Mais le paradoxe n'est qu'apparent. Si Laurent Fabius est social- démocrate dans la forme tout en faisant preuve d'un banal conservatisme de gauche sur le fond, c'est qu'il n'ose aborder de front les véritables défis auxquels la France est confrontée.
Non qu'il les ignore - je le sais trop lucide pour cela -, mais parce que le courage politique fait défaut pour dire la vérité qui métamorphoserait enfin la gauche. Le Parti socialiste prolonge la fiction de l'ancienne gauche en recourant aux artifices de la posture morale. La gauche incarnerait naturellement le progressisme et la générosité, la droite la "régression sociale", teintée d'un "zeste d'ordre moral".

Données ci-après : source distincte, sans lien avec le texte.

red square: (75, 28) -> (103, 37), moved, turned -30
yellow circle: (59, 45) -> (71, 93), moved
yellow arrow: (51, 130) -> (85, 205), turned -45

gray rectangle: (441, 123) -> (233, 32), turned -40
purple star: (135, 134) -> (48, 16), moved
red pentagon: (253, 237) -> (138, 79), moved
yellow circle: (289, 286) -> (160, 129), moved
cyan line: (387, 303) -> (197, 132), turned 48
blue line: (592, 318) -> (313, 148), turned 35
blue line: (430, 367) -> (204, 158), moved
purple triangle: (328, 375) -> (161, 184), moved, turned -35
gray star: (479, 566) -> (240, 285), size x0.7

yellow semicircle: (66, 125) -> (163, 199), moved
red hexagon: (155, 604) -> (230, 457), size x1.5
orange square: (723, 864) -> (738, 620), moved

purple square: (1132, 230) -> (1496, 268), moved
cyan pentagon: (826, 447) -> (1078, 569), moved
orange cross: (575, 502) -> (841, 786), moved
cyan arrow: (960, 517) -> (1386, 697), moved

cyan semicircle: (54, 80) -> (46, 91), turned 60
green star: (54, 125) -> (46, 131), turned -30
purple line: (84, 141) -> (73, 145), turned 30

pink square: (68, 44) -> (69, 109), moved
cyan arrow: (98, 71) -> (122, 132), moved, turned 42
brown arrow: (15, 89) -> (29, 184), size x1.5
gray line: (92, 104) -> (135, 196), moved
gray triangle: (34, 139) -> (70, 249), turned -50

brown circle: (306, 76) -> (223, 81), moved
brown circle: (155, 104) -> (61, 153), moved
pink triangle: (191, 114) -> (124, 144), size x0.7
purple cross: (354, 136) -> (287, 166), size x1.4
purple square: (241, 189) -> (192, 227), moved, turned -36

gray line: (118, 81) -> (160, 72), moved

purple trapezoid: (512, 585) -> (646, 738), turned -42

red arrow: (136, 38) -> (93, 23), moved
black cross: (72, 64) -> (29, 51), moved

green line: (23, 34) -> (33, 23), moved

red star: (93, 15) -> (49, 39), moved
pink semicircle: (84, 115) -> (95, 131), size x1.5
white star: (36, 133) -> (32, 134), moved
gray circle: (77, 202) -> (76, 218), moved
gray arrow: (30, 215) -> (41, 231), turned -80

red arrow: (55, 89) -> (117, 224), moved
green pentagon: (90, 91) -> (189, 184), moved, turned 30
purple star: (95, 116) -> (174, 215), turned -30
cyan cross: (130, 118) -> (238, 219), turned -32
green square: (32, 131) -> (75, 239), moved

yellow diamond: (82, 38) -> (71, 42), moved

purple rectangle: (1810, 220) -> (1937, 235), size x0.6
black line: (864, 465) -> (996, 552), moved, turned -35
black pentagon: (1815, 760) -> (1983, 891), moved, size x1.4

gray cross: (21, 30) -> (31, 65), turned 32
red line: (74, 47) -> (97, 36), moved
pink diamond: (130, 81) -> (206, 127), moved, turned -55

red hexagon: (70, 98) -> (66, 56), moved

Exploitée systématiquement à l'occasion des élections régionales, cette caricature binaire dénature le débat démocratique en occultant les questions qui doivent être tranchées. Elle oblige à revenir sur une évidence : le morcellement français que diagnostique Laurent Fabius n'a pas été créé depuis deux ans.
La gauche, qui a gouverné douze ans dans les deux dernières décennies, peut-elle s'exonérer du fait qu'en France plus de 4 millions de personnes vivent en dessous du seuil de pauvreté ? Le dernier rapport du CERC, remis par Jacques Delors, précise que le chiffre douloureux de 1 million d'enfants pauvres a été atteint entre 1999 et 2000.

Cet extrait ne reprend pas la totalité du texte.